I just want to know, how will we prove it when AC = AD.

Answer 2

This was the solution for AC not = AD,


R=DA, r = CA, 2a = AB(where O is the center)
Join B and D ->Triangle BDA is right triangle
Join B and C ->Triangle BCA is right triangle

Draw a radius DF (DF is perenpedicular to MN)
Draw a radius CE (CE is perenpedicular to MN)
Draw an tangent to circle O threw A in that way that it cut DF at L and CE at M thus MEFL is rectangle.

Triangle DAL is similiar to BDA and so MAC to BCA (because they has 90 angle of MEFL and becasue of the tangent : R/2a = DL/R (triangles DAL and BAD) - >DL = R^2/2a THUS LF = R - R^2/2a
AC/BA = MC/AC -> r/2a = MC/r (triangles CAM and BCA) - >MC = r^2/2a THUS ME = r - r^2/2a

Since MEFL is rectangle we get that ME = LF:
r - r^2/2a = R - R^2/2a
after short develop we get
2ar - r^2 = 2aR - R^2
R^2 - r^2 = (R - r)(R+r) = 2a(R - r)
thus 2a = R+r - > AB = DA + AC


But, if you look at the step,

R^2 - r^2 = (R - r)(R+r) = 2a(R - r)
thus 2a = R+r - > AB = DA + AC

If, R would have been equal to r, then the the required proof would have been wrong.

Answer 3

Thus, I am looking for some proof if AC = AD.

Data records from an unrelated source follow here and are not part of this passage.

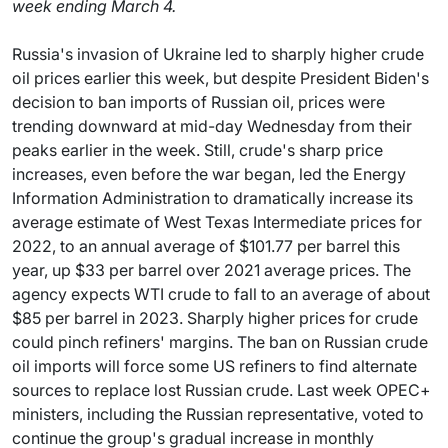
week ending March 4.
Russia's invasion of Ukraine led to sharply higher crude
oil prices earlier this week, but despite President Biden's
decision to ban imports of Russian oil, prices were
trending downward at mid-day Wednesday from their
peaks earlier in the week. Still, crude's sharp price
increases, even before the war began, led the Energy
Information Administration to dramatically increase its
average estimate of West Texas Intermediate prices for
2022, to an annual average of $101.77 per barrel this
year, up $33 per barrel over 2021 average prices. The
agency expects WTI crude to fall to an average of about
$85 per barrel in 2023. Sharply higher prices for crude
could pinch refiners' margins. The ban on Russian crude
oil imports will force some US refiners to find alternate
sources to replace lost Russian crude. Last week OPEC+
ministers, including the Russian representative, voted to
continue the group's gradual increase in monthly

Is the required equation to prove even true for R = r ?

Answer 4

This seems easy! :P

@mathmale @iambatman @zzr0ck3r may help you!

Answer 5

Not one geometry class in my undergrad....sorry

Answer 6

No problem. @zzr0ck3r Though, thanks for looking through the problem.